= TASK TO CARRY OUT =
Please repeat each of the records that follow, exactly as written.

= SOURCE MATERIAL =
* * * *

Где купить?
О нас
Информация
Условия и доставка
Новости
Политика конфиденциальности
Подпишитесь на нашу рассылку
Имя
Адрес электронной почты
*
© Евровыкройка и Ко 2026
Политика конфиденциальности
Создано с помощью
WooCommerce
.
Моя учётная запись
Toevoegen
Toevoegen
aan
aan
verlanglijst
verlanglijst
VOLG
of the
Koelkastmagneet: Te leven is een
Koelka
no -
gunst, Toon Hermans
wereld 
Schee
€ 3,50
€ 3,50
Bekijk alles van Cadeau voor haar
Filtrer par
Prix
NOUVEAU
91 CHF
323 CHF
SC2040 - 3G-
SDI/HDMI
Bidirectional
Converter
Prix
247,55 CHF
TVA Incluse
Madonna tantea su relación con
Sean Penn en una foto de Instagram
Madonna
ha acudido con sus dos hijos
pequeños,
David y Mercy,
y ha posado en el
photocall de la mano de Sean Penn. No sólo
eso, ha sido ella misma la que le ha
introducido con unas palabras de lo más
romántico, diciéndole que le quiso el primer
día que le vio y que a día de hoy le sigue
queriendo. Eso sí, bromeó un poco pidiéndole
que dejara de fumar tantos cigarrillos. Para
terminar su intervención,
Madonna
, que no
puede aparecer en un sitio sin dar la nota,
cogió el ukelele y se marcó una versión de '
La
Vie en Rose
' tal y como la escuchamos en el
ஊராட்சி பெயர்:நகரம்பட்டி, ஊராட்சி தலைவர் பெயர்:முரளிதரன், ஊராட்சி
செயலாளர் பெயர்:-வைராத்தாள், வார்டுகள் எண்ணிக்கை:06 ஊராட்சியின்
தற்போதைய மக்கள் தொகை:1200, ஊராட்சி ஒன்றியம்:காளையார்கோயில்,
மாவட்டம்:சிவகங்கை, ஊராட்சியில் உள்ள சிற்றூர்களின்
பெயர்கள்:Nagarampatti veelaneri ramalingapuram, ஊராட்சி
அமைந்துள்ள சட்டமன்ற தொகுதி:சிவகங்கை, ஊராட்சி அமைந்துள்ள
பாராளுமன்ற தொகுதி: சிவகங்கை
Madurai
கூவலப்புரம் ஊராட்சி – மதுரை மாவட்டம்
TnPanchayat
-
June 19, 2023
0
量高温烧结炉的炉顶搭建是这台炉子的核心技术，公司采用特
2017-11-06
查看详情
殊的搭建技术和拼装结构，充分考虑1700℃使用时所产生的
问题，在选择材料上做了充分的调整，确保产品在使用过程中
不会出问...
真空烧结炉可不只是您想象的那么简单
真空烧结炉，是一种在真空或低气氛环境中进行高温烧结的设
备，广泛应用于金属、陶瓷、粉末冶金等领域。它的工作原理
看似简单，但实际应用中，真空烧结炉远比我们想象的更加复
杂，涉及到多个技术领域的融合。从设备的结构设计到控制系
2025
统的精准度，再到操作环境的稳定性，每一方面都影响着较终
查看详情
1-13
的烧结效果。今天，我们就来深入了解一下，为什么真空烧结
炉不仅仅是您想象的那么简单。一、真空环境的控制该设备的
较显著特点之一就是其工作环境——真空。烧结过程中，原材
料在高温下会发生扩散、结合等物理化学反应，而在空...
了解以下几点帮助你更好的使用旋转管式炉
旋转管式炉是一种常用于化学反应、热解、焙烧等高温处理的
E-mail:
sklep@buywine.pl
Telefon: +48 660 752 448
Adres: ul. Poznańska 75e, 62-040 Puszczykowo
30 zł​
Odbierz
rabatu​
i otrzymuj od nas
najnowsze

* * * *

= EXERCISE OUTPUT =
Где купить?
О нас
Информация
Условия и доставка
Новости
Политика конфиденциальности
Подпишитесь на нашу рассылку
Имя
Адрес электронной почты
*
© Евровыкройка и Ко 2026
Политика конфиденциальности
Создано с помощью
WooCommerce
.
Моя учётная запись
Toevoegen
Toevoegen
aan
aan
verlanglijst
verlanglijst
VOLG
of the
Koelkastmagneet: Te leven is een
Koelka
no -
gunst, Toon Hermans
wereld 
Schee
€ 3,50
€ 3,50
Bekijk alles van Cadeau voor haar
Filtrer par
Prix
NOUVEAU
91 CHF
323 CHF
SC2040 - 3G-
SDI/HDMI
Bidirectional
Converter
Prix
247,55 CHF
TVA Incluse
Madonna tantea su relación con
Sean Penn en una foto de Instagram
Madonna
ha acudido con sus dos hijos
pequeños,
David y Mercy,
y ha posado en el
photocall de la mano de Sean Penn. No sólo
eso, ha sido ella misma la que le ha
introducido con unas palabras de lo más
romántico, diciéndole que le quiso el primer
día que le vio y que a día de hoy le sigue
queriendo. Eso sí, bromeó un poco pidiéndole
que dejara de fumar tantos cigarrillos. Para
terminar su intervención,
Madonna
, que no
puede aparecer en un sitio sin dar la nota,
cogió el ukelele y se marcó una versión de '
La
Vie en Rose
' tal y como la escuchamos en el
ஊராட்சி பெயர்:நகரம்பட்டி, ஊராட்சி தலைவர் பெயர்:முரளிதரன், ஊராட்சி
செயலாளர் பெயர்:-வைராத்தாள், வார்டுகள் எண்ணிக்கை:06 ஊராட்சியின்
தற்போதைய மக்கள் தொகை:1200, ஊராட்சி ஒன்றியம்:காளையார்கோயில்,
மாவட்டம்:சிவகங்கை, ஊராட்சியில் உள்ள சிற்றூர்களின்
பெயர்கள்:Nagarampatti veelaneri ramalingapuram, ஊராட்சி
அமைந்துள்ள சட்டமன்ற தொகுதி:சிவகங்கை, ஊராட்சி அமைந்துள்ள
பாராளுமன்ற தொகுதி: சிவகங்கை
Madurai
கூவலப்புரம் ஊராட்சி – மதுரை மாவட்டம்
TnPanchayat
-
June 19, 2023
0
量高温烧结炉的炉顶搭建是这台炉子的核心技术，公司采用特
2017-11-06
查看详情
殊的搭建技术和拼装结构，充分考虑1700℃使用时所产生的
问题，在选择材料上做了充分的调整，确保产品在使用过程中
不会出问...
真空烧结炉可不只是您想象的那么简单
真空烧结炉，是一种在真空或低气氛环境中进行高温烧结的设
备，广泛应用于金属、陶瓷、粉末冶金等领域。它的工作原理
看似简单，但实际应用中，真空烧结炉远比我们想象的更加复
杂，涉及到多个技术领域的融合。从设备的结构设计到控制系
2025
统的精准度，再到操作环境的稳定性，每一方面都影响着较终
查看详情
1-13
的烧结效果。今天，我们就来深入了解一下，为什么真空烧结
炉不仅仅是您想象的那么简单。一、真空环境的控制该设备的
较显著特点之一就是其工作环境——真空。烧结过程中，原材
料在高温下会发生扩散、结合等物理化学反应，而在空...
了解以下几点帮助你更好的使用旋转管式炉
旋转管式炉是一种常用于化学反应、热解、焙烧等高温处理的
E-mail:
sklep@buywine.pl
Telefon: +48 660 752 448
Adres: ul. Poznańska 75e, 62-040 Puszczykowo
30 zł​
Odbierz
rabatu​
i otrzymuj od nas
najnowsze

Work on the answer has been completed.